Throughout the life cycle and in diverse social situations, a person is liable to suffer from disadvantage and distress. Individuals, families and communities are susceptible to poverty, to physical and mental health issues, and to dependencies that can lead to social exclusion, harmful behavior, delinquency and family violence.
The institutions, the services, and the cash benefits of the welfare state offer support in these situations. These provide members of society with social rights, with access to a safety net throughout the life cycle, and with psychosocial services that assist individuals and families in need.
The social mandate of the social work profession is to ensure the wellbeing of people by affecting social policies, forging partnerships with communities and service users, and responding directly to the psychosocial needs of individuals and families.

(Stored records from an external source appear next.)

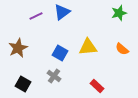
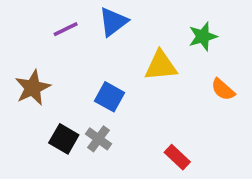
green star: (119, 13) -> (203, 36), moved
yellow triangle: (88, 47) -> (161, 66), moved
black square: (23, 84) -> (64, 139), moved

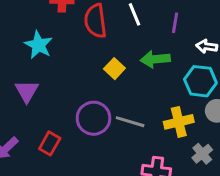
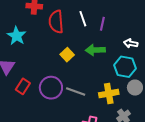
purple line: (175, 23) -> (102, 24), moved
red rectangle: (50, 143) -> (23, 86), moved

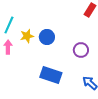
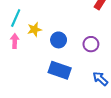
blue circle: (47, 37) -> (59, 40), moved

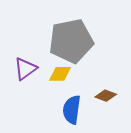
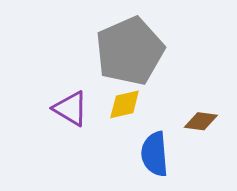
purple triangle: (25, 69) -> (71, 109), turned -40

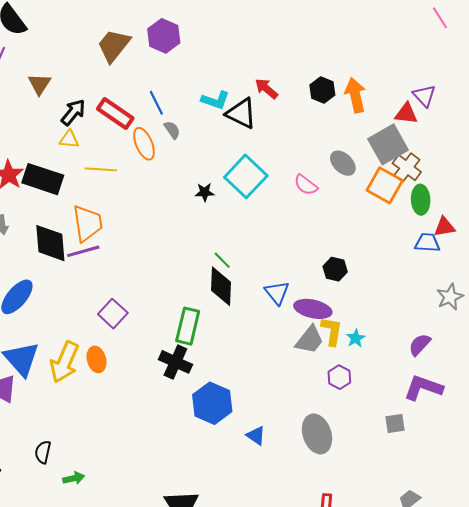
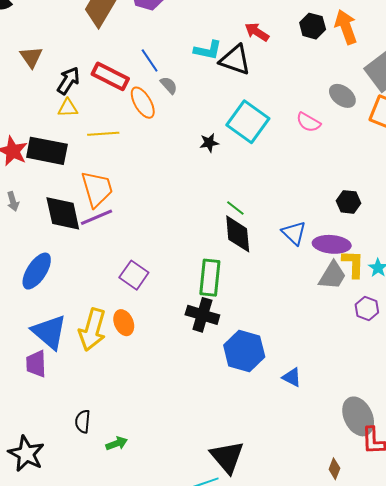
gray ellipse: (317, 434) -> (358, 416), moved

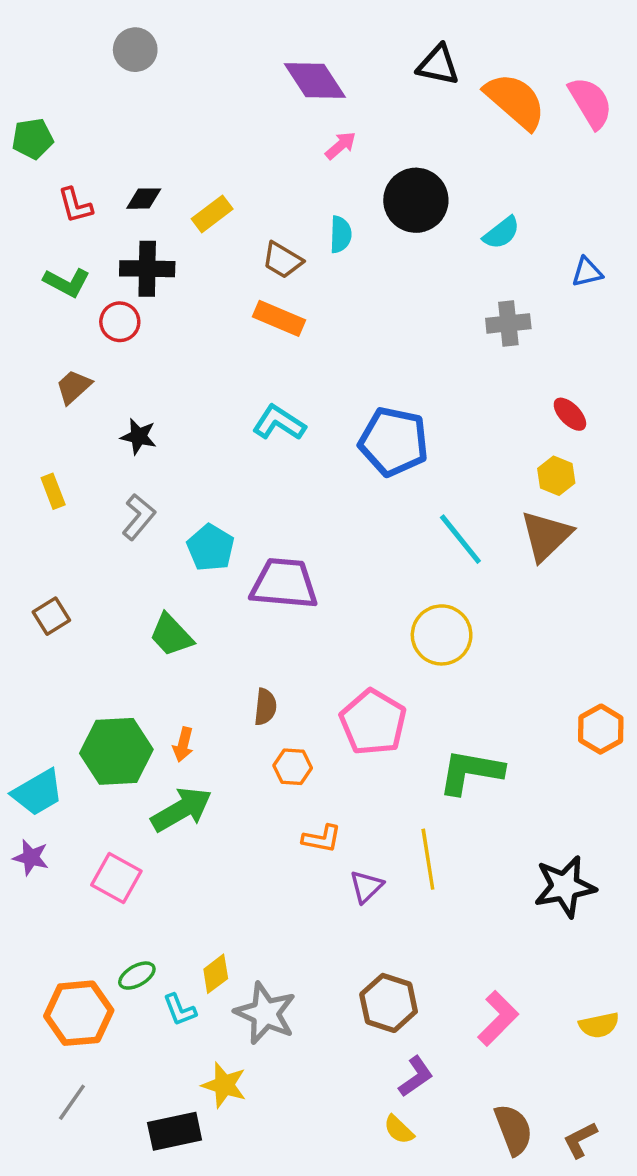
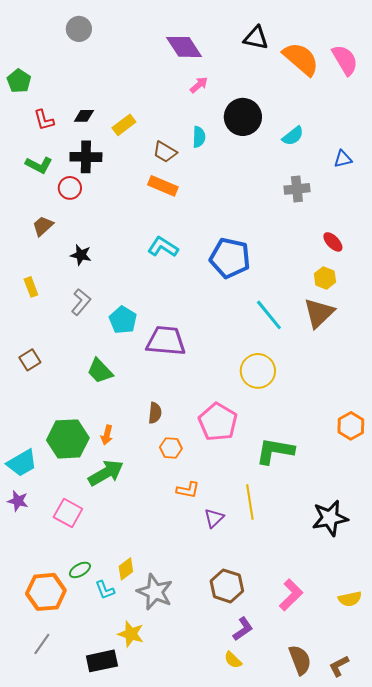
green pentagon: (33, 139) -> (19, 81), turned -30

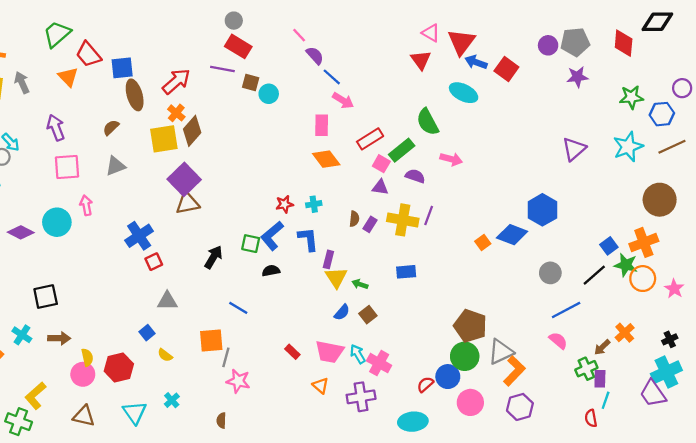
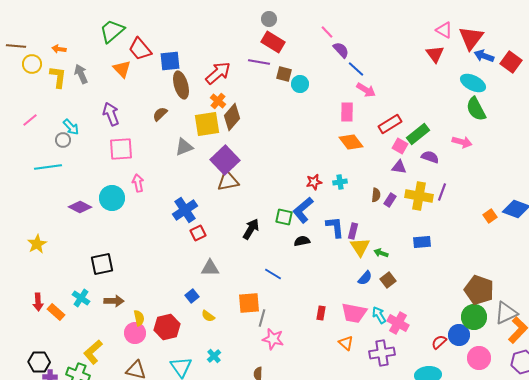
green semicircle: (428, 122) -> (476, 109), moved
gray triangle: (115, 166) -> (184, 147), moved
blue L-shape: (308, 239) -> (335, 227), moved
red rectangle: (292, 352) -> (321, 313), turned 56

In order to fulfill its mission, social work draws upon a commitment to engage in practice that is grounded in social justice, knowledge and skills. These principles are linked to a fundamental approach that focuses upon dynamic interactions between a person and his or her environment. People are affected by the systems that comprise their environment – their families, communities, culture, as well as social policies and social welfare services. Improvement in the wellbeing of people requires a deep understanding of these systems and the intricate ways in which interactions between people and their environment are created, and of the means by which they can be improved.

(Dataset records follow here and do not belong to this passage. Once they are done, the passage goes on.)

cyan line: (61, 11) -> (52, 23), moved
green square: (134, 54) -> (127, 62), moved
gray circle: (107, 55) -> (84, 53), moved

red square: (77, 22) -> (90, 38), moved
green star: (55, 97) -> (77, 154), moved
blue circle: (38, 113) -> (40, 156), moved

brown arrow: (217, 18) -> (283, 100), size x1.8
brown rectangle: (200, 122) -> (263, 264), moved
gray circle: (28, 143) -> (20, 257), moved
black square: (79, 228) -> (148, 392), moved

As such, social work can be defined as a profession that furthers human wellbeing in society through the development and application of research-informed knowledge, by actions that seek to bring about social change and better social policies, and by general interventions with individuals and their families to create a relevant body of responses – intra-personal, inter-personal, material, occupational and rehabilitative.
Social work is undertaken in a wide range of service settings provided by the state, local authorities, and civil society that serve very diverse social groups. Social workers engage in various roles ranging from direct practice with individuals and families, through community work, administering social services, engaging in advocacy, and actively participating in social policy formulation.
Given the wide ranging expertise required from social workers, in Israel the profession is taught in academic institutions and its practice is regulated by the Social Workers’ Law. Social workers also play a role in developing theoretical, research, and practice-based knowledge in their academic studies and by joining the research and teaching staff at schools of social work.
Becoming a social worker is an exciting and challenging process of personal development and it offers an opportunity to engage in practice that not only helps others but reflects individual and social values.